Pixel coordinate grounding data:
------------------------
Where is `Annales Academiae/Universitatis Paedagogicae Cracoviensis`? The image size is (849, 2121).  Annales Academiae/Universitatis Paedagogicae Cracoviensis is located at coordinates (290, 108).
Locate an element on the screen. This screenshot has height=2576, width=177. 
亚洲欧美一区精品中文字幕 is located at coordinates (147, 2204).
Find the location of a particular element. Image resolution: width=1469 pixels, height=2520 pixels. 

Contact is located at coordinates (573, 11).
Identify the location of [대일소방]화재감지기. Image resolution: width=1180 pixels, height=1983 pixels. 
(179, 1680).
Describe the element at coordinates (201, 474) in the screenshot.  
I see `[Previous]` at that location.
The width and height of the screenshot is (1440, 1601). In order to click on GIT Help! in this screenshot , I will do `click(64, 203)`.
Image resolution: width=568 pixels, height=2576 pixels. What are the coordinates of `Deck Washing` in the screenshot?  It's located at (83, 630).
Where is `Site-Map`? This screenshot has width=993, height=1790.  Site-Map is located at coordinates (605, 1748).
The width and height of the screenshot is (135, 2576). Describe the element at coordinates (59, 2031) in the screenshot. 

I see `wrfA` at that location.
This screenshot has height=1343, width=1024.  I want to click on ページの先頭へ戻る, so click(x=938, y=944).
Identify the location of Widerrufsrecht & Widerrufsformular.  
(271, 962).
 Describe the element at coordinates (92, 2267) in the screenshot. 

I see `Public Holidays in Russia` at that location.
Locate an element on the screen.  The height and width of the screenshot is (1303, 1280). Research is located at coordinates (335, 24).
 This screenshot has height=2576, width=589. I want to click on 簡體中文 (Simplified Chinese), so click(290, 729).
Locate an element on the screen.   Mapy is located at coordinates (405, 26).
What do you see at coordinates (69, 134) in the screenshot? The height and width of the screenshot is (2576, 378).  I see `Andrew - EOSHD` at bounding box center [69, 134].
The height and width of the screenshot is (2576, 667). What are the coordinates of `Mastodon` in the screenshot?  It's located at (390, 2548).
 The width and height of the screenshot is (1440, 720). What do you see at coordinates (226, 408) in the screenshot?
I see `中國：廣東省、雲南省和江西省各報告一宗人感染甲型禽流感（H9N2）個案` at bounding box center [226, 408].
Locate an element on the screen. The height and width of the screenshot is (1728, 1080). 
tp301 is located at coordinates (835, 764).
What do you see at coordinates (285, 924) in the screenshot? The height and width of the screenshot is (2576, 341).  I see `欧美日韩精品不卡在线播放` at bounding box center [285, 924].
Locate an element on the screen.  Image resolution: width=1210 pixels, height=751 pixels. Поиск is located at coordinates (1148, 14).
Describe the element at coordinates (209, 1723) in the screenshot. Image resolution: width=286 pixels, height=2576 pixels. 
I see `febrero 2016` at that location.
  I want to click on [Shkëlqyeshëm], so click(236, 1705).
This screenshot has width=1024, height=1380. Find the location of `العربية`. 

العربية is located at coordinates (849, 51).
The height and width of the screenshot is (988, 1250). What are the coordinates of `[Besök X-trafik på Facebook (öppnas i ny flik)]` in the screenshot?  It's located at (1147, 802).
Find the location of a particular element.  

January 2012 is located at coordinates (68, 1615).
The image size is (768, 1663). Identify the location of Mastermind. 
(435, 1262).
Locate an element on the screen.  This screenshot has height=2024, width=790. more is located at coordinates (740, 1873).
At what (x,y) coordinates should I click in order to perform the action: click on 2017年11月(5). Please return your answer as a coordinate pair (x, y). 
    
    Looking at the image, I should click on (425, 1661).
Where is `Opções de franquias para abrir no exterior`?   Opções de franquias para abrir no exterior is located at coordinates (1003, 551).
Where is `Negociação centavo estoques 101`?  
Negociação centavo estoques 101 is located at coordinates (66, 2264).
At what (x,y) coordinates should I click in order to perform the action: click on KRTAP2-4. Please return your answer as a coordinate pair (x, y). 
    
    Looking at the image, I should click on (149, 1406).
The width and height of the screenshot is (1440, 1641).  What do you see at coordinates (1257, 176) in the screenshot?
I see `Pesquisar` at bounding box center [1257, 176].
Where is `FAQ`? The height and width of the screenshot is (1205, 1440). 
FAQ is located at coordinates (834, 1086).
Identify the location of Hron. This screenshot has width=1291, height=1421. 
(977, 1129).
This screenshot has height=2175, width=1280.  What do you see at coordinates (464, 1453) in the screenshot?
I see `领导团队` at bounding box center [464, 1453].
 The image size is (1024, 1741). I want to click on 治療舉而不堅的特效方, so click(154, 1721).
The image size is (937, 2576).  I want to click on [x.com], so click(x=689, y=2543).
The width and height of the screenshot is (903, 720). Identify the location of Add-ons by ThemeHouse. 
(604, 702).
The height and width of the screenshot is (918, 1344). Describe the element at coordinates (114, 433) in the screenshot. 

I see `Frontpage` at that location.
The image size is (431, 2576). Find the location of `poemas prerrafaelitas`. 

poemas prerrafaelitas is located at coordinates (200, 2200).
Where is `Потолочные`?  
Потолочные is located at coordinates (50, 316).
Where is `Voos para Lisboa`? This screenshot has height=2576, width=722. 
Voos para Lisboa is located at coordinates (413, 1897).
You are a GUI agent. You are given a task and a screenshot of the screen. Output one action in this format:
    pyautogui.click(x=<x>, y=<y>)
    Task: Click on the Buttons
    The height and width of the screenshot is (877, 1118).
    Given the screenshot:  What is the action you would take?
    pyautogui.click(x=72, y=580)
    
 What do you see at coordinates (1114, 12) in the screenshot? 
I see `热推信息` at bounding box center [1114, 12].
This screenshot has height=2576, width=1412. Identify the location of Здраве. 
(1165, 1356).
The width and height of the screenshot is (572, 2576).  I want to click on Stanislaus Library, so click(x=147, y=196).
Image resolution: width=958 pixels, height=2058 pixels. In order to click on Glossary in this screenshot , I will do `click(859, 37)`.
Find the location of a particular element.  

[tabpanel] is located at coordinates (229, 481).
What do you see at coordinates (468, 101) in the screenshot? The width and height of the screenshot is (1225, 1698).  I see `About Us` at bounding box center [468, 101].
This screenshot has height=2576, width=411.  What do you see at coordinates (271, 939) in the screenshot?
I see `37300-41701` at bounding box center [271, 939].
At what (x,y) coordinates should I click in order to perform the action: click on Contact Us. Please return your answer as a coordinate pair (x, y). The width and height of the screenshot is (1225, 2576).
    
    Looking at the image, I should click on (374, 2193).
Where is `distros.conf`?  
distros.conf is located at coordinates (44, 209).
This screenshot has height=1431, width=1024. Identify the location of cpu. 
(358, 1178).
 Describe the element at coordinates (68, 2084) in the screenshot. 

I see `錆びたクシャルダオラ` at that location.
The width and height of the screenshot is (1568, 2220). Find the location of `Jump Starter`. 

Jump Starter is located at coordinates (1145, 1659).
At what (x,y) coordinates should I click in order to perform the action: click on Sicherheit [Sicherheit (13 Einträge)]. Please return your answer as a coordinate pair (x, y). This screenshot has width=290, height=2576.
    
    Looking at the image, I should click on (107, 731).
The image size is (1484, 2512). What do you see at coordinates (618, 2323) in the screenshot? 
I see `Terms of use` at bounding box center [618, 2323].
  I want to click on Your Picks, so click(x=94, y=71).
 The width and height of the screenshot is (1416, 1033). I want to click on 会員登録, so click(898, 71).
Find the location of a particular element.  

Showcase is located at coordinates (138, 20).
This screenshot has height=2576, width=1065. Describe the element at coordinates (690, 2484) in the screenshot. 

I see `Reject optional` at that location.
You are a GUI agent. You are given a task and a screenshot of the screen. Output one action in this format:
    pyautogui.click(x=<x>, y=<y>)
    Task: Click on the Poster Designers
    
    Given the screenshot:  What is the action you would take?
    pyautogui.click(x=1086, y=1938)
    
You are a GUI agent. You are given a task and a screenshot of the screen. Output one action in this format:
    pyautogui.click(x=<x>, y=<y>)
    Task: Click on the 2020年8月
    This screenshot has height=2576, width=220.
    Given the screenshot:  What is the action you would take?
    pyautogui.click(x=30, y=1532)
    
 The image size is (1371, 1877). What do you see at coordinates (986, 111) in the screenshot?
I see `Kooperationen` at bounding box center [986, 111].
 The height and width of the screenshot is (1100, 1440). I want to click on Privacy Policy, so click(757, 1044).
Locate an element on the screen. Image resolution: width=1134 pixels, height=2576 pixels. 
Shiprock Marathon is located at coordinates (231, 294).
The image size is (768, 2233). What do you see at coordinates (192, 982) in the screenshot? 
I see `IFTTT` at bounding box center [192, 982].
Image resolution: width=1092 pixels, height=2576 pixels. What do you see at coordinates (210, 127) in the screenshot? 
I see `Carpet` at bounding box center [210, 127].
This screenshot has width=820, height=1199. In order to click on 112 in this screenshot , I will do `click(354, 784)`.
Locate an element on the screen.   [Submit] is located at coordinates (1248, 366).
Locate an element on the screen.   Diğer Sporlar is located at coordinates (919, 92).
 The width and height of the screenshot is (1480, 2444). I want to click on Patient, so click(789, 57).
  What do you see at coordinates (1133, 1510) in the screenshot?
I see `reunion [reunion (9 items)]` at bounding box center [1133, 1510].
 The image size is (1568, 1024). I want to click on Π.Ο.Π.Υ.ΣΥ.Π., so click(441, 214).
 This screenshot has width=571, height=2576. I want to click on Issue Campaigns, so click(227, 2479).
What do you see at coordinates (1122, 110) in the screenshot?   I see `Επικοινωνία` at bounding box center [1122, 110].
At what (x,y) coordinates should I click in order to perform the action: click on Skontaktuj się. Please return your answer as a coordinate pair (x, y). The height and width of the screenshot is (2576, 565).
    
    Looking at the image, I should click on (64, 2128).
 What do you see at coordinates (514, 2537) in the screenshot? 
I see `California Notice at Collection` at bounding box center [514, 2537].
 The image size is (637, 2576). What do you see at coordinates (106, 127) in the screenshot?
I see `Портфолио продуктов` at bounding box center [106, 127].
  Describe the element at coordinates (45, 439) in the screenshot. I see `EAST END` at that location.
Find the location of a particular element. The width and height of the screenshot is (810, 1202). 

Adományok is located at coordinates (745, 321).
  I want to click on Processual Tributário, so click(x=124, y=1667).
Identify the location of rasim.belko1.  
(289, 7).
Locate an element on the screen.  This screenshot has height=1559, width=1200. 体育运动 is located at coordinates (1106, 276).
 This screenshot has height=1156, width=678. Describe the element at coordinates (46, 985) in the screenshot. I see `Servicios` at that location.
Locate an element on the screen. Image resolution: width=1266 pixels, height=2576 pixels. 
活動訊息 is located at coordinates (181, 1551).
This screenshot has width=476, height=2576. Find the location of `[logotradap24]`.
------------------------
AIM OF THE EXERCISE:
All that is wanted is an exact copy of the lines above from the one with "has height=2576, width=722." through the one with "The width and height of the screenshot is (572, 2576).", with both ends included.

WRITTEN REPLY:
Where is `Voos para Lisboa`? This screenshot has height=2576, width=722. 
Voos para Lisboa is located at coordinates (413, 1897).
You are a GUI agent. You are given a task and a screenshot of the screen. Output one action in this format:
    pyautogui.click(x=<x>, y=<y>)
    Task: Click on the Buttons
    The height and width of the screenshot is (877, 1118).
    Given the screenshot:  What is the action you would take?
    pyautogui.click(x=72, y=580)
    
 What do you see at coordinates (1114, 12) in the screenshot? 
I see `热推信息` at bounding box center [1114, 12].
This screenshot has height=2576, width=1412. Identify the location of Здраве. 
(1165, 1356).
The width and height of the screenshot is (572, 2576).  I want to click on Stanislaus Library, so click(x=147, y=196).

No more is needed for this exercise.